Bangkok maceramın özü Şangay’daki mastır dönemime dayanıyor esasında. Gerek Çin’de hayatta kalmaya çalışma koşulları olsun (kendi çapında bir Survivor programı) gerek 40’tan fazla farklı ülkeden mastır öğrencisi ile 1 sene geçirip farklı kültürleri tanıyarak ufkumun açılması olsun, gerekse aldığım otantik derslerin ve hocaların bana kattığı farklı bakış açıları olsun sadece mastırın başlamasından birkaç ay sonrasında Türkiye’ye dönmeme kararı aldım.

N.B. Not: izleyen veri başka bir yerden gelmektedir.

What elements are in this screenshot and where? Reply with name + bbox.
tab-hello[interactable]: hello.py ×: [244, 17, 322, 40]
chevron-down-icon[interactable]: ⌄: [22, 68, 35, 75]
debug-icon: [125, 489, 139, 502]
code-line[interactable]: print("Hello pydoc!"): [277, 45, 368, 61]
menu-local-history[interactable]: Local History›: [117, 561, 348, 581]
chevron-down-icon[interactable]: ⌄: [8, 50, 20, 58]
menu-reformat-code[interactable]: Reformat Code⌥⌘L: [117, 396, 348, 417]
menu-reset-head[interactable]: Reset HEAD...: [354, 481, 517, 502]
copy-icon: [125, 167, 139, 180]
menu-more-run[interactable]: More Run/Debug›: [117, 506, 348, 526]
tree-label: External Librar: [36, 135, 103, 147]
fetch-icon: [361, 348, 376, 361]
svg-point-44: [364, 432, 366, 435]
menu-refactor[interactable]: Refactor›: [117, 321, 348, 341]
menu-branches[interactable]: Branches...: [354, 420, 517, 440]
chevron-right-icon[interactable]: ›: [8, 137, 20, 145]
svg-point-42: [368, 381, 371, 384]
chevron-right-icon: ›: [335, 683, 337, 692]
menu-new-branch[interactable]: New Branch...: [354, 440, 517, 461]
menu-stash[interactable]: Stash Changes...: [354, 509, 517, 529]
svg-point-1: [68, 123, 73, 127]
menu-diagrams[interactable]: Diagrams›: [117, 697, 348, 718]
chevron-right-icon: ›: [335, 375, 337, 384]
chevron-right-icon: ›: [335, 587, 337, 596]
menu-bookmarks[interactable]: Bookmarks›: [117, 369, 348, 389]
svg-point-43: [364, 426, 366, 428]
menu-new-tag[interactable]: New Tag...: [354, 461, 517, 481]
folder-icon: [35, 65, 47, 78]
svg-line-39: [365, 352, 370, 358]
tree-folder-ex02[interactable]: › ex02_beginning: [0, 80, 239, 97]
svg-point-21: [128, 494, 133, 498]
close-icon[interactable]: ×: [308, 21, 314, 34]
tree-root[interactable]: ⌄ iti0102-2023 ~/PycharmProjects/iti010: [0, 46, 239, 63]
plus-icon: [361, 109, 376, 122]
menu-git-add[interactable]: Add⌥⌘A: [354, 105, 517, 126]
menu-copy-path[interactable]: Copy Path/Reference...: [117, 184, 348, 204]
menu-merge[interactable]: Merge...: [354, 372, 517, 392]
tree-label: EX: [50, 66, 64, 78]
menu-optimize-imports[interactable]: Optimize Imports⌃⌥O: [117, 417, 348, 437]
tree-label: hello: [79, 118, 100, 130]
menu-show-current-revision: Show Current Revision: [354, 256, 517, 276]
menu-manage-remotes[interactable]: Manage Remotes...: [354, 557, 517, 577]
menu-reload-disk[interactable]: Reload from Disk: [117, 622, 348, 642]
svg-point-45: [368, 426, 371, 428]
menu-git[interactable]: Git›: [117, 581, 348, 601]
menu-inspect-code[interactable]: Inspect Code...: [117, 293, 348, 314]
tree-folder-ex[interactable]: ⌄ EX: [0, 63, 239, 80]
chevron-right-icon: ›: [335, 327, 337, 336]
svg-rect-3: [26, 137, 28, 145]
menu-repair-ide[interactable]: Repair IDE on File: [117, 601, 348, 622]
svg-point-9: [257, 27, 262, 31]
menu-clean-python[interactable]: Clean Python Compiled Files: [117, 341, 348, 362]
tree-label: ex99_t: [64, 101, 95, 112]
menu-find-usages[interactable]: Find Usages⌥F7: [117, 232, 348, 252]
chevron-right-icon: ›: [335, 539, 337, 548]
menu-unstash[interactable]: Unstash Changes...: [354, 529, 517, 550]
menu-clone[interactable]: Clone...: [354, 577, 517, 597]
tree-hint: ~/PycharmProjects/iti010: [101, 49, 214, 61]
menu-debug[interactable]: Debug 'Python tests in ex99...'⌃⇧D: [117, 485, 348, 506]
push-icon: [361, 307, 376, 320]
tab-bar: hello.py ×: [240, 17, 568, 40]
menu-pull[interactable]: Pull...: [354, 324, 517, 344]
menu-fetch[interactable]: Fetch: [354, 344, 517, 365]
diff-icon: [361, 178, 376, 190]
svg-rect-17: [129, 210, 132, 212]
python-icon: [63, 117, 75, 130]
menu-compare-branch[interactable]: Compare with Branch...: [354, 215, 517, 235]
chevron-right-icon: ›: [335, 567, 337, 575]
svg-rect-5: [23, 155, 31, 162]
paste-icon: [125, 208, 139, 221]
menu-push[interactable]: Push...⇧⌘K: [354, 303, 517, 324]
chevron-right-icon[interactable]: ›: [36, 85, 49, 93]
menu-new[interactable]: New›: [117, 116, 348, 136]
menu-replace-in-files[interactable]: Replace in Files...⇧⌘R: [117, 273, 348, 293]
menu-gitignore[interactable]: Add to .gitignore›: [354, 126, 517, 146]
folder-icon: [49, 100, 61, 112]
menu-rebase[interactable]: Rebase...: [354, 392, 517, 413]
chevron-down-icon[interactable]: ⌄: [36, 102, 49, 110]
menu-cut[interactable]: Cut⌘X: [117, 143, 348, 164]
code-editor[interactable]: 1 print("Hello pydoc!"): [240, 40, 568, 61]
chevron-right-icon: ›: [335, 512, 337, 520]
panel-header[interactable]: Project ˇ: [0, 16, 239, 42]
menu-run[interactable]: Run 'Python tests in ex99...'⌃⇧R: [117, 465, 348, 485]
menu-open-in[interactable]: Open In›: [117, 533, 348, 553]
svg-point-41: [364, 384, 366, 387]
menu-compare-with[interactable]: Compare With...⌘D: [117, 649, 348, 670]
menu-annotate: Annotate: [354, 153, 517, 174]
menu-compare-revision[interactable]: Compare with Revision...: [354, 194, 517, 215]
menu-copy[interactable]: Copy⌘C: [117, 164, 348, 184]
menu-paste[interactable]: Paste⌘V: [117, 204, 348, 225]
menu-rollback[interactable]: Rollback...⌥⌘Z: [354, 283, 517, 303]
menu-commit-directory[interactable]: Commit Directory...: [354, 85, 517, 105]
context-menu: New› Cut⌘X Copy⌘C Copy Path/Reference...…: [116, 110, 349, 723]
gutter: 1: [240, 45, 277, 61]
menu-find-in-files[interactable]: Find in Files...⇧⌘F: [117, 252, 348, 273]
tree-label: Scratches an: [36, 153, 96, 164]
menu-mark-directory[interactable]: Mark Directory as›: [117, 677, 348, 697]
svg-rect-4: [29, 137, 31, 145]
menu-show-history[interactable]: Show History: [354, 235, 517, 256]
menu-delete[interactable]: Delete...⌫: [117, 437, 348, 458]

Türkiye’ye dönersem daha staj zamanında ayak uyduramadığım kafa yapısına şimdi tamamen karşı olacaktım ve bu beni içten içe bitirecekti.
O kısa süre içerisinde fark edecektim ki aynı düşüncelere sahip olduğum Türkiye’deki arkadaşlarımdan daha farklı düşünür olmuş ve hatta neredeyse fikir paylaşamaz olmuştum. Tüm bu öğrendiğim, deneyimlediğim farklı hayatlar, bakış açıları ve kültürler bana dünyaya, yaşama, hayatıma, geleceğe, geleceğime daha farklı bakmayı öğretti. Çin’deki 1 senemi anlattığım önümüzdeki ay yayınlayacağım yazımda bu bahsimi daha detaylı okuyabilirsiniz.
Peki Bunu Bile Bile Neden Türkiye’ye Döndüm?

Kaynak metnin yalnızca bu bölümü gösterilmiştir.